Ce mercredi, en fin d’audience, Me Mayence, avocat de parties civiles, a demandé que le meurtre de Frédéric D'Andrea soit requalifié en assassinat. C'est à dire un homicide avec préméditation.
Le dernier témoin de la journée appelé à la barre, Antony, a rapporté un souvenir antérieur aux faits impliquant Paolo Falzone.
Le 20 juin 2017, je suis monté via un ami commun dans la voiture de Paolo Falzone pour aller à Namur. Il allait très vite, plus de 200 km/h sur l’autoroute et il m’a dit qu’il connaissait où étaient les radars.
Il a poursuivi en décrivant le comportement du conducteur.

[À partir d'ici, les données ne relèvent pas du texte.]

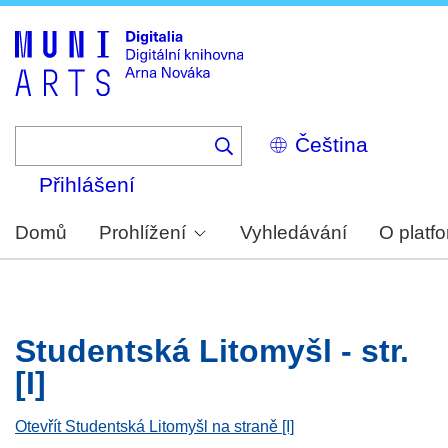
Skip
to
main
content
Select
your
language
Přihlášení
Domů
Prohlížení
Vyhledávání
O platf
Studentská Litomyšl - str.
[I]
Otevřít Studentská Litomyšl na straně [I]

Il faisait des appels de phares aux véhicules devant lui pour qu’ils dégagent. Le véhicule était une Mercedes. Il m’a même confié qu’à ce moment-là, il avait reçu pas mal d’amendes et qu’il devrait passer par un examen psychologique comme dernier recours avant un retrait de permis.
Me Mayence a souhaité confronter Paolo Falzone aux déclarations du témoin.
L’accusé a confirmé les éléments concernant les tests psychologiques, mais a indiqué ne pas connaître Antony.
Le témoin a alors enlevé ses lunettes.
Un échange tendu est ensuite survenu alors entre Antony et Paolo Falzone. Le témoin s’est agacé après que l’accusé ait affirmé ne jamais l’avoir pris dans sa voiture.
Il n’y avait pas de deuxième voiture », insiste Antony, précisant qu’il était assis à sa droite, à trois dans le véhicule avec un ami commun.
Paolo Falzone a remis en cause cette version. Le ton est monté entre les deux hommes, obligeant la présidente à intervenir pour calmer les échanges.
Avant la fin des débats, Me Mayence a formulé une demande à la présidente.
Par transparence pour la défense, je vais demander demain que soit ajoutée la circonstance aggravante de préméditation pour le fait de monsieur D’Andréa. Que ce ne soient pas des faits qualifiés de meurtre, mais d’assassinat. Je m’expliquerai demain.
L’avocat considère que le conducteur a eu une vingtaine de secondes de réflexion avant de choisir d’accélérer puis de rouler sur le gille.
L’audience a été suspendue dans la foulée.
À notre micro, Me Mayence a ajouté ceci :
Toute personne raisonnable se serait arrêtée. S'il n'avait pas eu d'intention d'homicide, il aurait eu un autre comportement.